Apple Leisure Group, the largest resort operator in the Caribbean has hired a new CEO to prepare the company for either a potential initial public offering or private sale.

Alejandro Reynal, the former CEO of Madrid-based customer service company Atento SA, will replace Alejandro Zozaya, who has led the company for the past two decades.

Zozaya will, in turn, serve in a full-time capacity as executive chairman and head up Apple Leisure Group’s board of directors.

“We needed someone who could take the company to the next stage, whether that be a sale or an initial public offering, or whatever we decide when the time comes,” said Zozaya.
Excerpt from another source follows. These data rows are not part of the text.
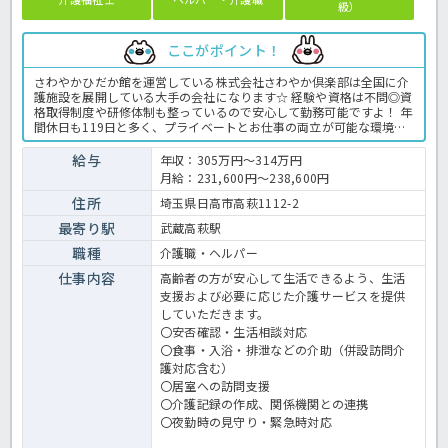
級）
ここがポイント！
さわやかひだか館を運営している株式会社さわやか倶楽部は全国に介
護施設を展開している大手の会社になります☆ 経験や資格は不問◎資
格取得制度や研修体制も整っているので安心して勤務可能ですよ！ 年
間休日も119日と多く、プライベートとお仕事の両立が可能な環境に
なります☆ 定年が65歳で長く勤務することも可能で、65歳以降も条
件面は変わらずに働けるので安心の職場です〇 求人が気になる方は是
給与
年収：305万円～314万円
非ほっ介護までお問い合わせください！ 有料老人ホームでの介護業務
月給：231,600円～238,600円
全般です。 ＜介護職 正職員 有料老人ホームの求人＞
住所
埼玉県日高市高萩1112-2
最寄り駅
武蔵高萩駅
職種
介護職・ヘルパー
仕事内容
高齢者の方が安心して生活できるよう、生活
支援および必要に応じた介護サービスを提供
していただきます。
〇安否確認・生活相談対応
〇食事・入浴・排泄などの介助（併設訪問介
護対応含む）
〇居室への訪問支援
〇介護記録の作成、関係機関との連携
〇夜勤時の見守り・緊急時対応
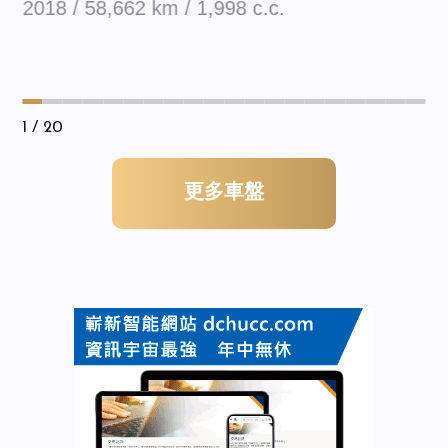
2018 / 58,662 km / 1,998 c.c.
1
/ 20
更多車盤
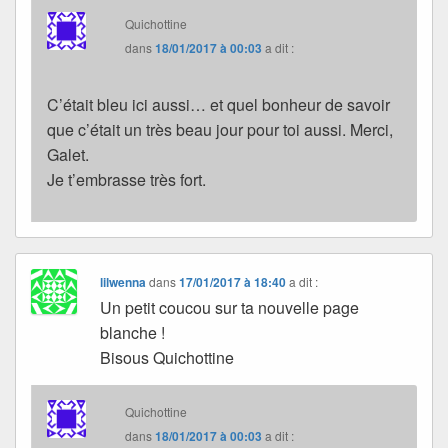
Quichottine
dans
18/01/2017 à 00:03
a dit :
C’était bleu ici aussi… et quel bonheur de savoir
que c’était un très beau jour pour toi aussi. Merci,
Galet.
Je t’embrasse très fort.
lilwenna
dans
17/01/2017 à 18:40
a dit :
Un petit coucou sur ta nouvelle page
blanche !
Bisous Quichottine
Quichottine
dans
18/01/2017 à 00:03
a dit :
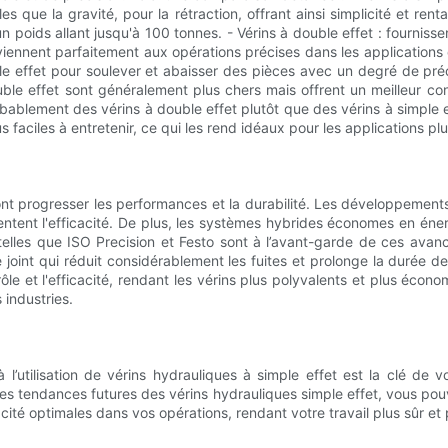
lles que la gravité, pour la rétraction, offrant ainsi simplicité et ren
n poids allant jusqu'à 100 tonnes. - Vérins à double effet : fourniss
conviennent parfaitement aux opérations précises dans les application
uble effet pour soulever et abaisser des pièces avec un degré de p
le effet sont généralement plus chers mais offrent un meilleur cont
bablement des vérins à double effet plutôt que des vérins à simple ef
 faciles à entretenir, ce qui les rend idéaux pour les applications pl
font progresser les performances et la durabilité. Les développemen
entent l'efficacité. De plus, les systèmes hybrides économes en éne
elles que ISO Precision et Festo sont à l’avant-garde de ces avanc
int qui réduit considérablement les fuites et prolonge la durée de
rôle et l'efficacité, rendant les vérins plus polyvalents et plus éc
 industries.
à l’utilisation de vérins hydrauliques à simple effet est la clé de
les tendances futures des vérins hydrauliques simple effet, vous po
cité optimales dans vos opérations, rendant votre travail plus sûr et 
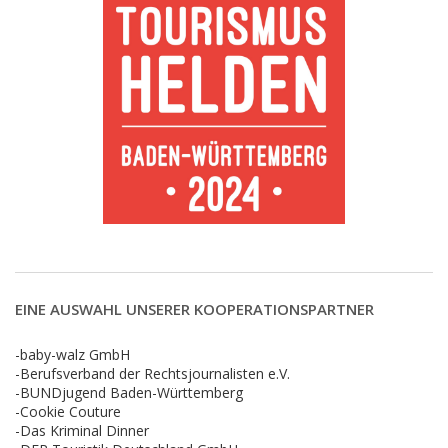
EINE AUSWAHL UNSERER KOOPERATIONSPARTNER
-baby-walz GmbH
-Berufsverband der Rechtsjournalisten e.V.
-BUNDjugend Baden-Württemberg
-Cookie Couture
-Das Kriminal Dinner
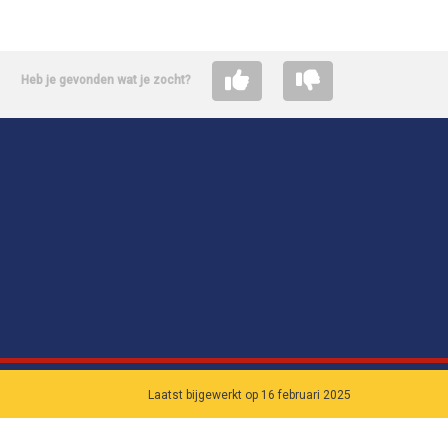
Heb je gevonden wat je zocht?
Laatst bijgewerkt op 16 februari 2025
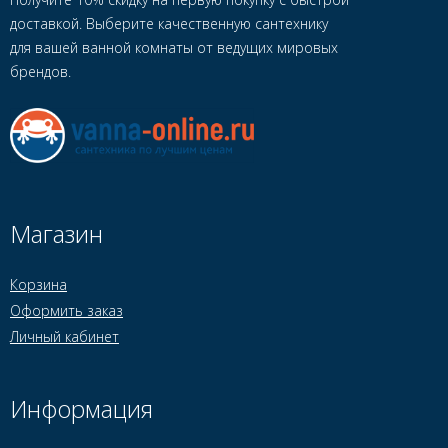
доставкой. Выберите качественную сантехнику
для вашей ванной комнаты от ведущих мировых
брендов.
Магазин
Корзина
Оформить заказ
Личный кабинет
Информация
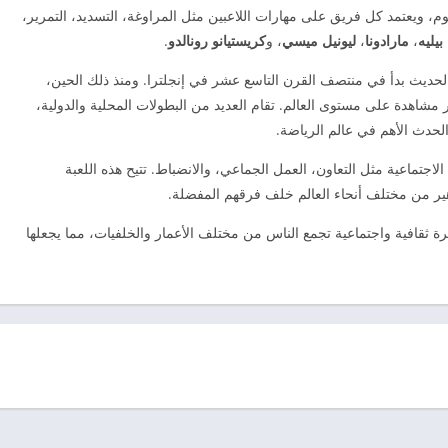
وم، ويعتمد كل فريق على مهارات اللاعبين مثل المراوغة، التسديد، التمرير،
بيليه
،
مارادونا
،
ليونيل ميسي
، و
كريستيانو رونالدو
.
ديث بدأ في منتصف القرن التاسع عشر في إنجلترا. ومنذ ذلك الحين،
مشاهدة على مستوى العالم. تقام العديد من البطولات المحلية والدولية،
لحدث الأهم في عالم الرياضة.
لاجتماعية مثل التعاون، العمل الجماعي، والانضباط. تتيح هذه اللعبة
هير من مختلف أنحاء العالم خلف فرقهم المفضلة.
 ثقافية واجتماعية تجمع الناس من مختلف الأعمار والخلفيات، مما يجعلها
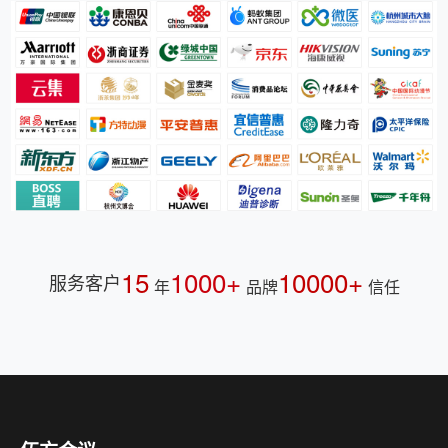
15
1000+
10000+
服务客户
年
品牌
信任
“We have to be IPO-ready,” he added, clarifying that the company will not be ready for a sale process for at least two years.

“Over the past 20 years, I have had the privilege to participate in the many stages of ALG’s exciting trajectory – from the creation of AMResorts, a leading provider of exceptional vacation experiences in Mexico, the Caribbean, Costa Rica and Panama, to the Group’s entrance into Europe,” Zozaya continued.

“I am confident Alejandro will drive innovation across ALG globally, execute the Group’s long-term growth strategy, and bring our vision for the future to life.”

The Pennsylvania-based company has plans to build 9,000 rooms in 23 new resorts across the Caribbean and Mexico.

Additionally, it’s also said to be considering further expansion into Europe, following the purchase of Spanish hotel chain Alua Hotels and Resorts last year, along with Hawaii and Asia.

Apple Leisure has already signed six resort management deals in the Caribbean-Mexico region this year through its AMResorts brand.

The Mexico and Caribbean expansion includes new all-inclusive hotel properties in Cancun, Acapulco, the Riviera Maya, the Dominican Republic and Curacao.

That includes the 429-room Breathless Cancun; the 286- room Dreams Curacao; the 500- room Dreams Macao Beach Punta Cana; the 605-room Dreams Acapulco; the 427-room Now Emerald Cancun and the Sunscape Akumal Beach Resort, with 360 rooms.

The new deals represent the first-ever Dreams properties in Macao and Acapulco, and Sunscape’s first ever property in the Riviera Maya, with the latter set to debut in October. “Mexico and the Caribbean remain the backbone of our portfolio.

Both regions exhibit solid market fundamentals, with the Caribbean Tourism Organization’s latest arrival report showing that 20 Caribbean destinations have already reported considerable growth in 2019,” said Javier Coll, EVP and chief strategy officer for ALG.

“These positive market conditions, combined with ALG’s unmatched network, give us great confidence in both the short- and long-term potential for the region.”

Out of its wider 9,000-room development pipeline, AMResorts reportedly plans to debut more than 2,500 new rooms by the end of this year.

That will continue into next year, with the openings of Secrets St Martin Resort and Spa, the first-ever Secrets resort in the French Caribbean; and Dreams Macao Beach Punta Cana in the first half of 2020.